FRUITAS Holdings Inc. (FRUIT) on Tuesday announced its entry into the roasted chicken chain segment with the acquisition, by its wholly owned subsidiary Negril Trading Inc., of a 60-percent stake in Bigboks Enterprises Inc.
“The transaction represents the Fruitas Group’s entry into the roasted chicken segment, broadening the product offerings under the House of Fruitas. This is expected to create synergies across Fruitas brands, enhancing overall customer experience and satisfaction,” Fruitas told the stock exchange.
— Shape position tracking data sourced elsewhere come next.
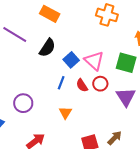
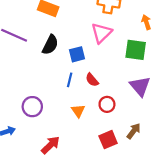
blue square: (71, 60) -> (77, 54), turned 35
pink triangle: (94, 61) -> (102, 33), moved, turned 40
red circle: (100, 84) -> (107, 104), moved

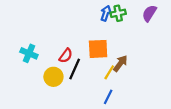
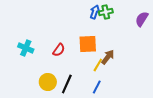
purple semicircle: (149, 13) -> (142, 19), moved
black line: (75, 69) -> (67, 84), moved
yellow circle: (53, 77) -> (48, 82), moved

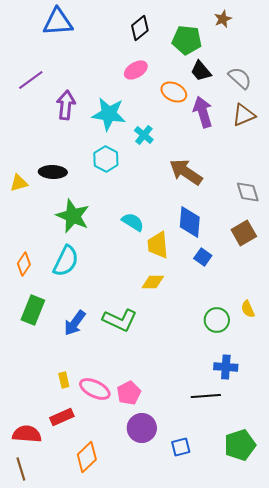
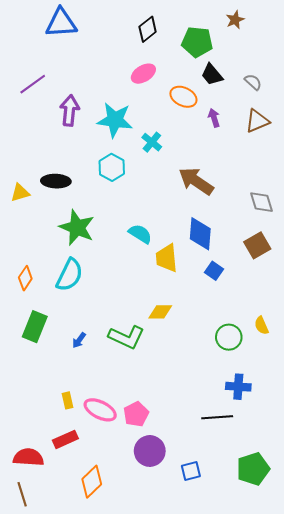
gray semicircle: (240, 78) -> (253, 82), size x0.7
purple arrow: (203, 112) -> (214, 118), size x0.6
yellow diamond: (153, 282) -> (160, 312), moved
blue arrow: (75, 323) -> (79, 340), size x0.6

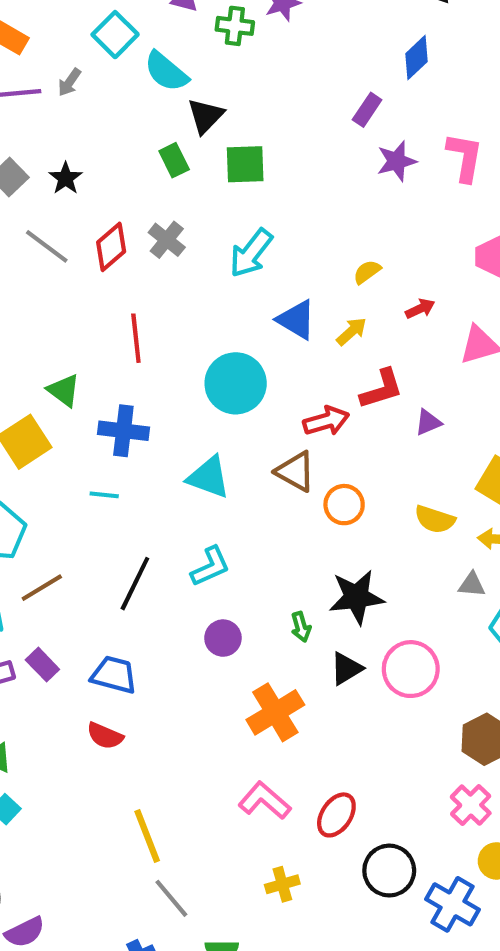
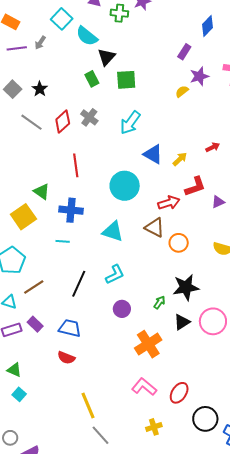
yellow semicircle: (367, 272) -> (182, 91), moved
green arrow: (301, 627) -> (159, 302), turned -128

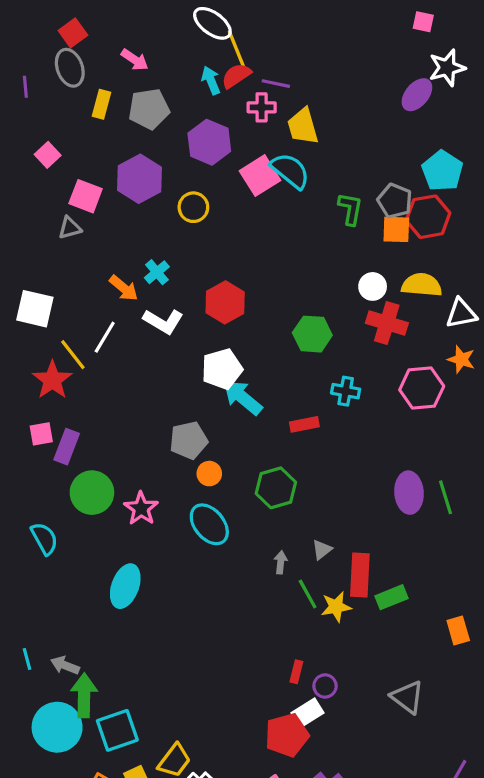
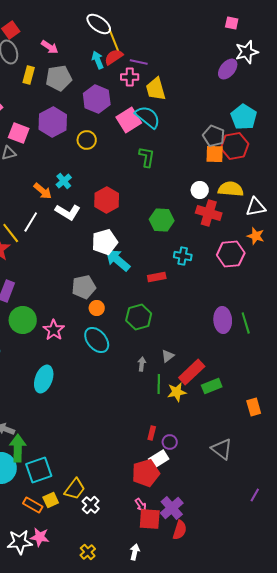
green L-shape: (350, 209) -> (147, 157), moved
red rectangle: (360, 575) -> (192, 372), turned 44
green line: (308, 594) -> (159, 384), turned 30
Established in 2002, the Mang Bok’s chain mainly offers roasted chicken and pork bellies, among other fried food, along with affordable rice meals.
“Our family continues to grow larger and more fruitful,” Fruitas President and CEO Lester Yu said, noting that the acquisition of Mang Bok’s was an “exciting opportunity” for the company.
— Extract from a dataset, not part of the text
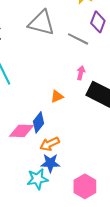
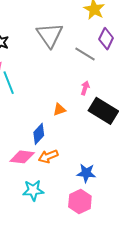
gray triangle: (41, 23) -> (50, 35), turned 36
pink diamond: (21, 131) -> (22, 157), moved
blue star: (50, 163) -> (86, 173), moved

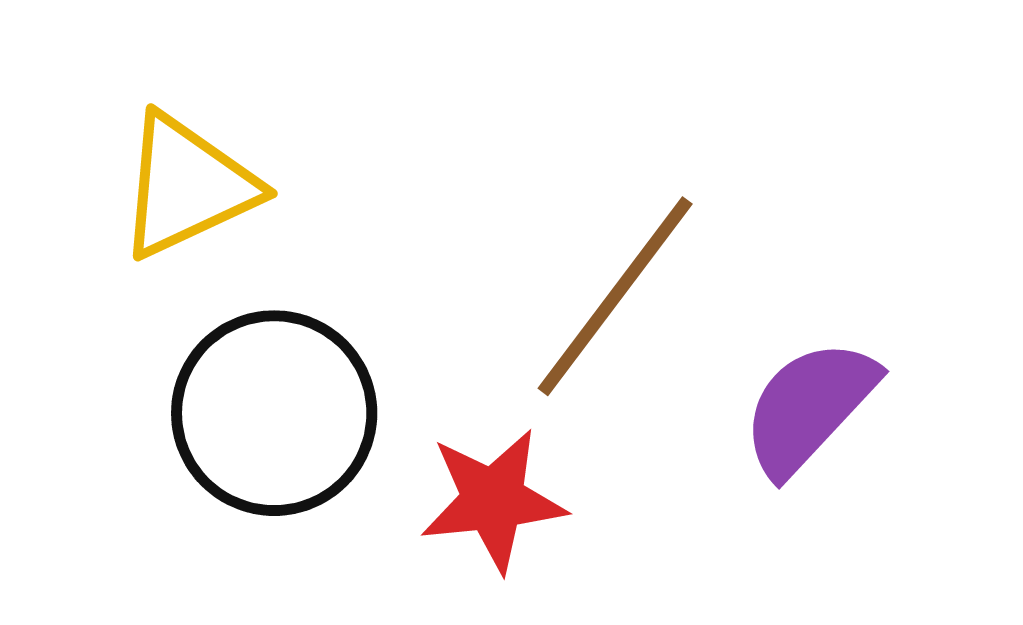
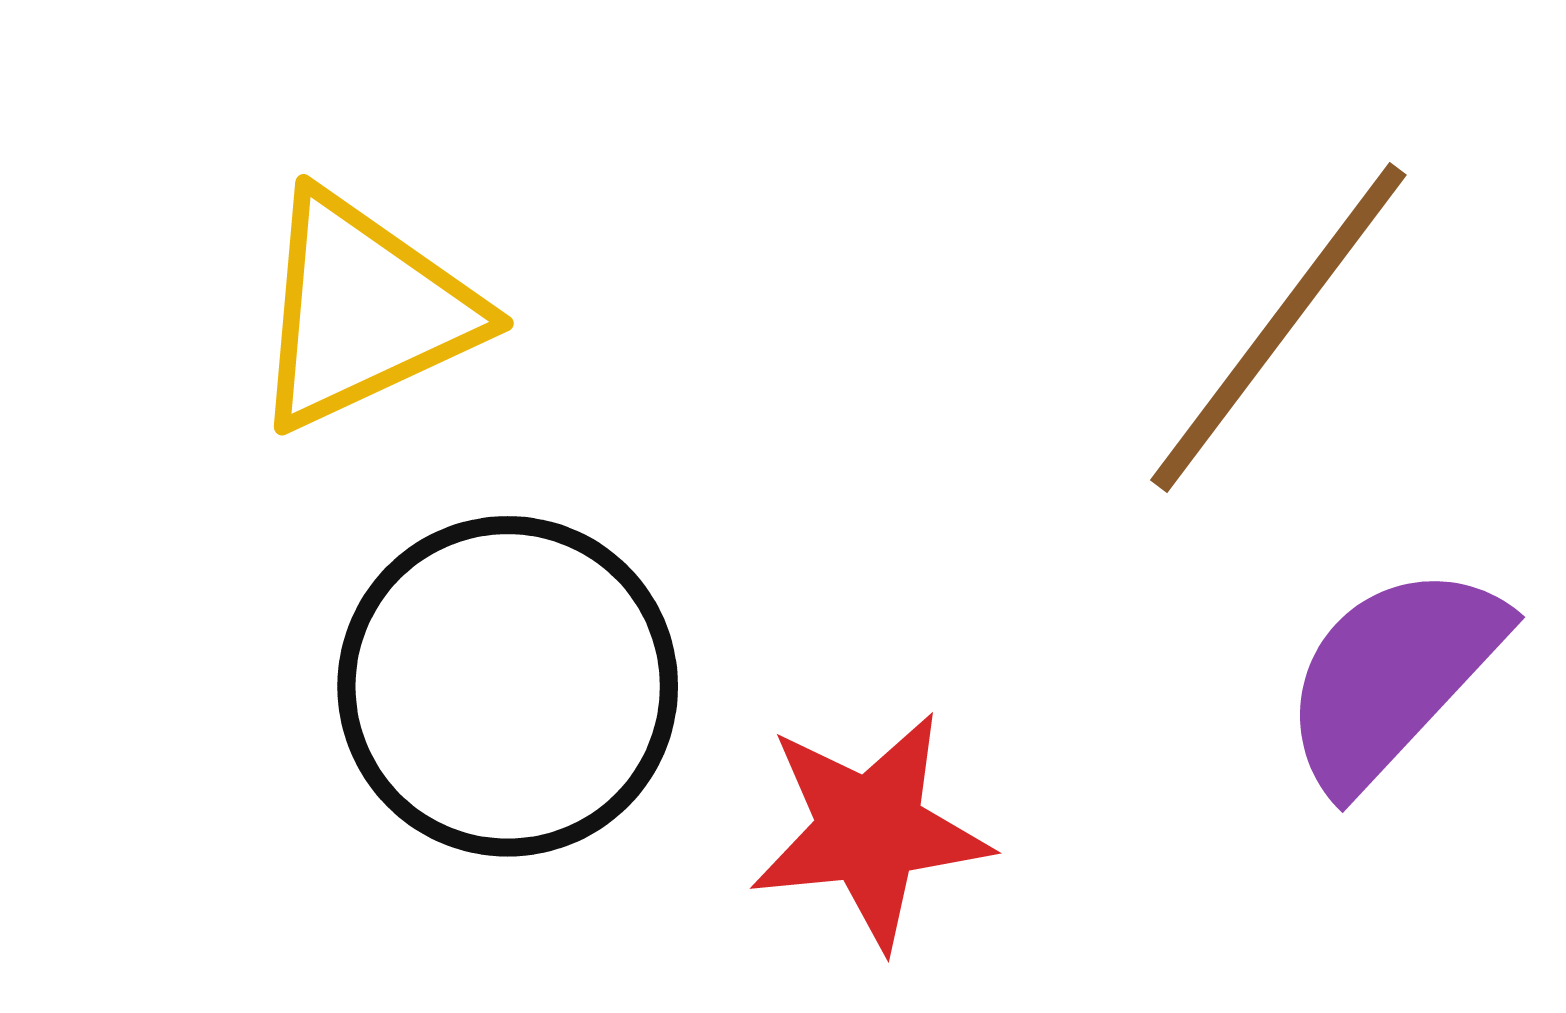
brown line: (615, 296) -> (1278, 327), moved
“On November 19, 2024, Negril Trading Inc., FRUIT’s 100-percent owned subsidiary, subscribed to new shares of Bigboks Enterprises Inc., making it a 60-percent shareholder of Bigboks Enterprises Inc.” Fruitas said.
“Bigboks Enterprises Inc. will use most of the proceeds to acquire assets related to the Mang Bok’s business from Boksbro Inc.,” it added.
Negril subscribed to 960,000 shares at an agreed price of P9.23 apiece.
“Negril… will pay its subscription in Bigboks Enterprises Inc. in cash, initially paying for 25 percent of the agreed subscription price,” Fruitas said.
The balance is expected to be paid within 2025.
“This acquisition perfectly aligns with our commitment to excellence and our customer-centricity approach,” Yu said.
He subscribed to nominal number of shares in Bigboks, equivalent to a 1.25-percent stake, to qualify as board director and part of senior management post-reorganization.
Other than Negril’s 60 percent and Yu’s 1.25 percent stakes, the remaining 38.75 percent of Bigboks will be held by private individuals.
Fruitas shares on Tuesday fell 1.37 percent to 72 centavos each.